Ele lembra que tudo começou quando dois policiais chegaram, durante a noite, para recuperar a propina que recebiam dos donos do estabelecimento. Na época, os bares “gays” – que, na verdade, não recebiam oficialmente esse título – eram administrados pelo crime organizado, uma vez que a própria homossexualidade era considerada ilegal.

“O Stonewall Inn era particularmente tenso. Os proprietários não respeitavam os clientes, mas pelo menos ofereciam um lugar seguro para que eles encontrassem outras pessoas”, critica Jim Fouratt. Ele também ressalta que, precisamente por ser mais “popular”, o Stonewall Inn oferecia um local de socialização a gays, lésbicas, trans e qualquer indivíduo “fora da norma” que não podiam frequentar outros bares semelhantes por serem de classe baixa ou por pertencerem a um grupo racial específico. Era, portanto, um nicho dentro de outro. “Mas, vejam só, foi aqui que aconteceu. Foi aqui que nasceu a primeira chama da revolução gay.”

Comunidade sem etiqueta

Naquela noite, Jim Fouratt, após sair do metrô, viu um carro de polícia em frente ao Stonewall Inn e cerca de dez pessoas à volta. “Como sou um bom militante radical, fui logo ver o que estava acontecendo”, brinca. Ao chegar ao local, Jim viu uma lésbica sair do bar algemada e ser posta dentro da viatura, que não foi trancada pelos policiais. “Ela tentou forçar a porta do carro que, para surpresa de todos, se abriu.
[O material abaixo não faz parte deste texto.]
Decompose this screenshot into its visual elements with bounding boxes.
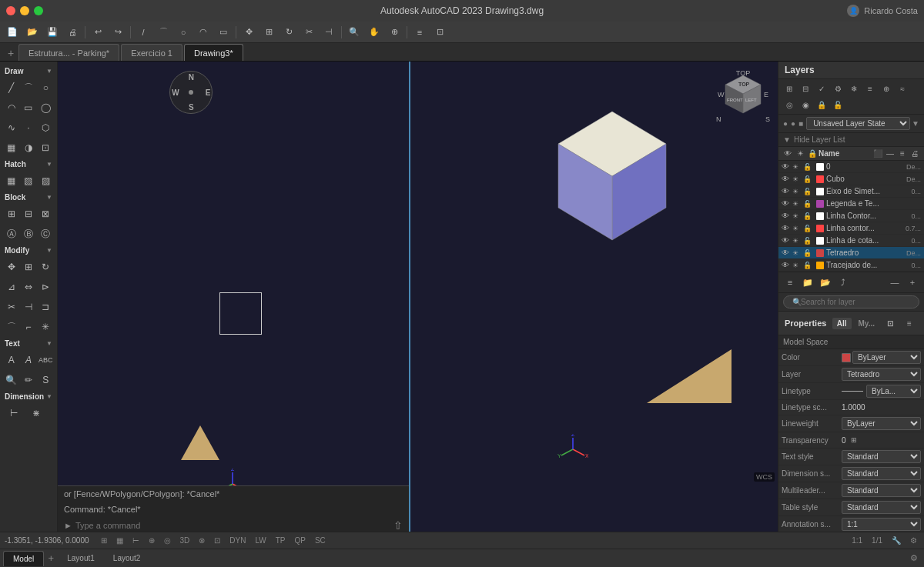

Foi ali o começo da ‘chama’”, conta.

Quando os reforços chegaram, juntaram-se aos frequentadores do Sontewall Inn – que estavam sendo retirados do estabelecimento pelos policiais – outros clientes do West Village. “De acordo com a história que foi contada, centenas de pessoas começaram a jogar tijolos. É verdade que havia uma grande hostilidade contra a polícia. Nesta noite, não tínhamos organizado, de maneira consciente, slogans da ‘liberação gay’. Gritávamos coisas como ‘Deixem-nos em paz’, ‘Estamos cansados das propinas’.”

Segundo o manifestante pioneiro, a razão pela qual não havia, nesse momento, frases de efeito em torno da questão LGBT+ é a ausência de uma identificação comunitária. “A maioria das pessoas não dizia ‘sou gay’ ou ‘sou lésbica’. Podíamos adivinhá-lo, através da observação do outro, mas foi um verdadeiro processo de aprendizado até começarmos a traduzir em palavras o sentimento que nasceu naquele momento”, diz.
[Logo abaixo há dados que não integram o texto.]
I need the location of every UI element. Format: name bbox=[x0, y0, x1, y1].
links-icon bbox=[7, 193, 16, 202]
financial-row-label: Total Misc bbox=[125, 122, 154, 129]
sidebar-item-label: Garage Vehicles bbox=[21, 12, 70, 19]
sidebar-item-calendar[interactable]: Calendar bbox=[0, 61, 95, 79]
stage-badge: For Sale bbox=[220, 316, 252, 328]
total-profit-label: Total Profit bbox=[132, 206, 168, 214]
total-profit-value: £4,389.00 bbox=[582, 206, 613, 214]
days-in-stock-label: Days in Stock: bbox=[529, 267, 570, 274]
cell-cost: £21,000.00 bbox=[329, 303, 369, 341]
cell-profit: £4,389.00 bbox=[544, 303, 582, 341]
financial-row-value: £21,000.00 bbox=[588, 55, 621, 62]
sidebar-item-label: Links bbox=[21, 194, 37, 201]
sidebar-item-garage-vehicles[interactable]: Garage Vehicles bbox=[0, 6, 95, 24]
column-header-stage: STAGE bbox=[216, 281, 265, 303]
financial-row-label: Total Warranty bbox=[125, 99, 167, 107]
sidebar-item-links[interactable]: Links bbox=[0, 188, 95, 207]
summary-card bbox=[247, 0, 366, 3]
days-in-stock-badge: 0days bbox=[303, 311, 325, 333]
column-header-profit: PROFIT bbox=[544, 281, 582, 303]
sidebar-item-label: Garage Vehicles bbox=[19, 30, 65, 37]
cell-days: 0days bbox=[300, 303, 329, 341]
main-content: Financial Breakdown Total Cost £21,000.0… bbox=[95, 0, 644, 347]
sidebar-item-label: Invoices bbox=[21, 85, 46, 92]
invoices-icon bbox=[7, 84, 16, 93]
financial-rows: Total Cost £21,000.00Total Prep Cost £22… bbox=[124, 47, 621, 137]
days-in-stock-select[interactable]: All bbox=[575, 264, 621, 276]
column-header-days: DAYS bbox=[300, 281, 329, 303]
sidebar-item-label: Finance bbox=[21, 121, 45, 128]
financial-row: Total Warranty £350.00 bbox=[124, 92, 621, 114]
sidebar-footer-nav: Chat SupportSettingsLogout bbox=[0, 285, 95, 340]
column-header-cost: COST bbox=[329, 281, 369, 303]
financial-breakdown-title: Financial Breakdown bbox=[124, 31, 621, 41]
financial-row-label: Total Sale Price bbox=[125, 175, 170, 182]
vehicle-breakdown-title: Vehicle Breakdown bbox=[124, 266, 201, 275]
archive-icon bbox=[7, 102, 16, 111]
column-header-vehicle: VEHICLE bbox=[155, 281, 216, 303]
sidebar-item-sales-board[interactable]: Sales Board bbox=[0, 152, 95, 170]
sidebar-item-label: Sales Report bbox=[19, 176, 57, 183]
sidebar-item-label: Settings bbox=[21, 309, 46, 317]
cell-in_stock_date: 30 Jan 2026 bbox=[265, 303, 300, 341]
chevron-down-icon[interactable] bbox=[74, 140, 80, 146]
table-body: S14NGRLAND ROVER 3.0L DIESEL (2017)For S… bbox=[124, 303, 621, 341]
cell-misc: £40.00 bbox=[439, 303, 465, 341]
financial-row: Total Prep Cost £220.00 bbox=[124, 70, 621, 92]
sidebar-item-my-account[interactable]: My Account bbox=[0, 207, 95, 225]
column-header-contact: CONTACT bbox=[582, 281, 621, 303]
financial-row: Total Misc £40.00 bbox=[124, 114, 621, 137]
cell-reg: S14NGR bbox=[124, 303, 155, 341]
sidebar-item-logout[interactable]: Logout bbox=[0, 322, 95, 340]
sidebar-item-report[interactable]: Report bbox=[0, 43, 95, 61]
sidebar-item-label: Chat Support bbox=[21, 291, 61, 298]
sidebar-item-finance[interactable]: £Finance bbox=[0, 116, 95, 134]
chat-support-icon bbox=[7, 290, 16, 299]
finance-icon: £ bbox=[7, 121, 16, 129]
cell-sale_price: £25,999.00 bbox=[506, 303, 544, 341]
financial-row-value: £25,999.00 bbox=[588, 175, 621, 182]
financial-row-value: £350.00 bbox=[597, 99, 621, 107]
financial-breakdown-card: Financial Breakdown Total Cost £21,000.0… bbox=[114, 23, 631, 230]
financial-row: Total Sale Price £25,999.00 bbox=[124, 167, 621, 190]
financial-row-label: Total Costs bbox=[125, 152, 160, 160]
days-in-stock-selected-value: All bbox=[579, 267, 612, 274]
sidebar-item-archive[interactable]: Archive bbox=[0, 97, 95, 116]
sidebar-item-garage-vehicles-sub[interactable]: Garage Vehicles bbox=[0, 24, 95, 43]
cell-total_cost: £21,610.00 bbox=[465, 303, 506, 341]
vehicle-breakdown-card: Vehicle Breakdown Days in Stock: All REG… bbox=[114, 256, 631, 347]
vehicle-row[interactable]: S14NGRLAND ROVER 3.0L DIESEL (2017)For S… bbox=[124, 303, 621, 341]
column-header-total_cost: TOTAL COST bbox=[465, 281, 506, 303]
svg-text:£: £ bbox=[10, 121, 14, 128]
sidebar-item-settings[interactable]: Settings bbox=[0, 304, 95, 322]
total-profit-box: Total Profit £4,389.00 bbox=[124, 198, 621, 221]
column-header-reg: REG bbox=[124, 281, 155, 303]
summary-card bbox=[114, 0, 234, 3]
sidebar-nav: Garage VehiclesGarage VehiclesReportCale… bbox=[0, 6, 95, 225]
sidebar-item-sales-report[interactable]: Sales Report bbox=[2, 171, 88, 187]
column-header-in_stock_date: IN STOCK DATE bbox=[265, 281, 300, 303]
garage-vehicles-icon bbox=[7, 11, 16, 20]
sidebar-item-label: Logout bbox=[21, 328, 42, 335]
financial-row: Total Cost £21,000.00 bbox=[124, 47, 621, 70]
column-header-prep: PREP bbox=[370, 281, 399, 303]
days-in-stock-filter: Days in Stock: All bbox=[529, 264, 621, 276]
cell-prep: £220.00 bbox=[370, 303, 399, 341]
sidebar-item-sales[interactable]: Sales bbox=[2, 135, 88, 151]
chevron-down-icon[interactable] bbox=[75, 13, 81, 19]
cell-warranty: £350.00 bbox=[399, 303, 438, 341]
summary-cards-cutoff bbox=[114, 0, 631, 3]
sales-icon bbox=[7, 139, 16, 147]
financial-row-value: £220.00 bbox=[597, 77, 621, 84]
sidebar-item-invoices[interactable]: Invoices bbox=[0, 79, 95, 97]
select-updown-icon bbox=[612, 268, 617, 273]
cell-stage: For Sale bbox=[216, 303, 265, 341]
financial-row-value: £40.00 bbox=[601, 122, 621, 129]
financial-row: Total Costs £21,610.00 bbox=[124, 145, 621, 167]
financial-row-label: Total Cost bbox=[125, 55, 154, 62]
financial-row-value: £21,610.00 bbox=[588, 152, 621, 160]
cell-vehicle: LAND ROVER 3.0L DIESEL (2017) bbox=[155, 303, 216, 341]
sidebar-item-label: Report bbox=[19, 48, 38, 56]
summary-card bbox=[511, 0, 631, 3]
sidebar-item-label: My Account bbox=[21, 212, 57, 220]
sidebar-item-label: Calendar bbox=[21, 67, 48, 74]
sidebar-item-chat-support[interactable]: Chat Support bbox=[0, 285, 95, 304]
Stonewall: revolução mundial

Jim Fouratt não esperou muito tempo até lançar o convite a outros manifestantes, mas na época era um pouco mais difícil que criar um evento no Facebook. “Lembro-me de ter ido à cabine telefônica mais próxima para chamar todos os radicais que conhecia”, em sua maioria heterossexuais. Entretanto, nenhum deles respondeu ao apelo.
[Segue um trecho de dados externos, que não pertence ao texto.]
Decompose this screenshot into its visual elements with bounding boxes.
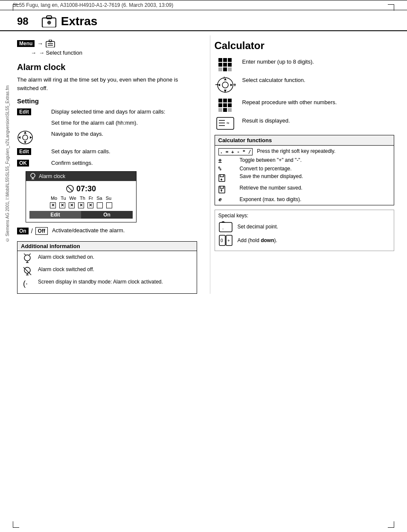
svg-marker-12 (30, 136, 32, 139)
func-key-plusminus: ± (218, 157, 235, 164)
additional-info-body: Alarm clock switched on. Alarm clock swi… (17, 251, 197, 293)
special-keys-box: Special keys: . Set decimal point. (215, 210, 395, 251)
add-key-desc: Add (hold down). (238, 237, 391, 243)
ok-row: OK Confirm settings. (17, 159, 197, 167)
on-badge: On (17, 228, 29, 234)
info-row-off: Alarm clock switched off. (21, 266, 193, 276)
alarm-display: Alarm clock 07:30 Mo Tu We (26, 171, 137, 222)
alarm-time-value: 07:30 (76, 184, 96, 193)
svg-marker-9 (24, 132, 26, 134)
alarm-checkboxes: ✕ ✕ ✕ ✕ ✕ (29, 202, 133, 208)
func-desc-plusminus: Toggle between "+" and "-". (240, 157, 391, 163)
decimal-key-icon: . (218, 221, 233, 233)
decimal-key-desc: Set decimal point. (238, 224, 391, 230)
alarm-on-icon (21, 254, 34, 264)
alarm-buttons: Edit On (29, 211, 133, 219)
ok-badge: OK (17, 160, 29, 167)
result-display-icon: ≈ (215, 117, 236, 130)
navigate-days-text: Navigate to the days. (51, 130, 197, 138)
svg-text:+: + (233, 82, 236, 88)
svg-point-23 (24, 267, 30, 273)
svg-text:(·: (· (23, 279, 28, 288)
page-heading: 98 ⊕ Extras (0, 10, 407, 31)
func-desc-retrieve: Retrieve the number saved. (240, 185, 391, 191)
corner-tl (13, 4, 19, 11)
calc-result-text: Result is displayed. (242, 117, 395, 125)
corner-bl (13, 521, 19, 528)
calc-func-percent: % Convert to percentage. (218, 165, 391, 172)
on-off-row: On / Off Activate/deactivate the alarm. (17, 227, 197, 235)
alarm-clock-title: Alarm clock (17, 62, 197, 72)
off-badge: Off (35, 227, 48, 235)
special-keys-title: Special keys: (218, 213, 391, 219)
special-key-add: 0 + Add (hold down). (218, 234, 391, 246)
calc-func-retrieve: Retrieve the number saved. (218, 184, 391, 196)
retrieve-number-icon (218, 185, 226, 193)
save-number-icon (218, 173, 226, 182)
wave-icon-container: (· (21, 278, 34, 289)
alarm-off-icon (66, 185, 74, 193)
decimal-icon: . (219, 221, 233, 233)
confirm-text: Confirm settings. (51, 159, 197, 167)
alarm-display-body: 07:30 Mo Tu We Th Fr Sa Su ✕ ✕ ✕ (26, 181, 136, 222)
calc-enter-number-text: Enter number (up to 8 digits). (242, 58, 395, 66)
edit-days-badge: Edit (17, 148, 31, 155)
svg-rect-3 (46, 41, 55, 47)
wave-icon: (· (22, 278, 32, 289)
down-bold: down (261, 237, 274, 243)
main-content: Menu → → → Select function Alarm clock T… (0, 35, 407, 307)
instruction-edit-row: Edit Display selected time and days for … (17, 108, 197, 116)
info-text-on: Alarm clock switched on. (38, 254, 94, 261)
svg-text:≈: ≈ (227, 120, 230, 126)
result-icon: ≈ (216, 117, 234, 130)
svg-line-17 (67, 186, 73, 191)
func-key-percent: % (218, 166, 235, 172)
svg-marker-10 (24, 141, 26, 143)
svg-point-29 (222, 82, 228, 88)
svg-text:0: 0 (221, 238, 223, 243)
func-desc-percent: Convert to percentage. (240, 166, 391, 172)
func-key-retrieve (218, 185, 235, 195)
header-bar: SL55 Fugu, lang en, A31008-H4910-A1-2-76… (0, 0, 407, 10)
svg-line-22 (29, 254, 31, 255)
alarm-time: 07:30 (29, 184, 133, 193)
sub-instruction-time: Set time for the alarm call (hh:mm). (51, 119, 197, 127)
nav-icon (17, 131, 33, 144)
svg-rect-47 (219, 222, 232, 232)
edit-days-label: Edit (17, 148, 47, 155)
checkbox-th: ✕ (78, 202, 84, 208)
setting-subtitle: Setting (17, 97, 197, 105)
calc-nav-icon: − + x / (215, 76, 236, 94)
nav-icon-label (17, 130, 47, 144)
select-function-line: → → Select function (31, 50, 197, 56)
func-key-operators: . = + - * / (218, 148, 253, 155)
info-row-on: Alarm clock switched on. (21, 254, 193, 264)
calc-select-func-row: − + x / Select calculator function. (215, 76, 395, 94)
svg-point-8 (23, 135, 28, 140)
svg-point-13 (31, 173, 35, 178)
calc-func-exp: e Exponent (max. two digits). (218, 196, 391, 203)
calc-func-plusminus: ± Toggle between "+" and "-". (218, 156, 391, 165)
alarm-btn-on[interactable]: On (81, 211, 133, 219)
info-text-off: Alarm clock switched off. (38, 266, 94, 273)
nav-calc-icon: − + x / (215, 76, 236, 94)
bell-on-icon (22, 254, 32, 264)
alarm-btn-edit[interactable]: Edit (29, 211, 81, 219)
svg-text:+: + (227, 238, 230, 243)
page-title: ⊕ Extras (41, 15, 98, 28)
right-column: Calculator Enter number (up to 8 digits)… (210, 35, 395, 294)
svg-marker-33 (230, 84, 233, 86)
keypad-icon-2 (215, 99, 236, 112)
corner-br (388, 521, 394, 528)
additional-info-header: Additional information (17, 242, 197, 251)
func-desc-operators: Press the right soft key repeatedly. (257, 148, 390, 154)
page-container: © Siemens AG 2001, I:\Mobil\L55\SL55_Fug… (0, 0, 407, 532)
func-desc-save: Save the number displayed. (240, 173, 391, 179)
edit-badge: Edit (17, 108, 31, 115)
func-desc-exp: Exponent (max. two digits). (240, 196, 391, 202)
calc-result-row: ≈ Result is displayed. (215, 117, 395, 130)
arrow-select: → (31, 50, 36, 56)
svg-point-18 (24, 255, 30, 261)
copyright-sidebar: © Siemens AG 2001, I:\Mobil\L55\SL55_Fug… (5, 85, 10, 242)
corner-tr (388, 4, 394, 11)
“Para alguém acostumado a participar de manifestações antiguerra, abertamente homossexual, esperava que eles fossem vir protestar em nome da minha causa”, lamenta Jim Fouratt. Foi por isso que, na noite seguinte, ao ver o bairro cheio de pessoas LGBT+ prontas para manifestar, ele se deu conta de que um evento histórico nascia. “Até então os gays não tinham um movimento próprio, eles participavam de marchas antiguerra, coisas do tipo. Nesse dia eu me dei conta de que era preciso lutar pelos direitos dos gays e das lésbicas. Foi extremamente importante para mim.”

Na época, a batalha inicial girava em torno de demandas como o simples direito de segurar a mão do companheiro ou companheira em público ou o casamento entre pessoas do mesmo sexo. “Como a maior parte dos manifestantes não sabia muito bem como se comportar numa manifestação, eu estava lá para conter os grupos anarquistas que se juntaram ao protesto e que eram mais violentos. Nossa intenção não era a violência. Queríamos ser visíveis, corajosos e sair do armário”, revela Jim. “Aqui, nesse bar de mafiosos, sujo e lamentável, nasceu a chama que mudou para sempre a forma como as pessoas como eu se identificavam. No mundo inteiro, Stonewall representou uma mudança.”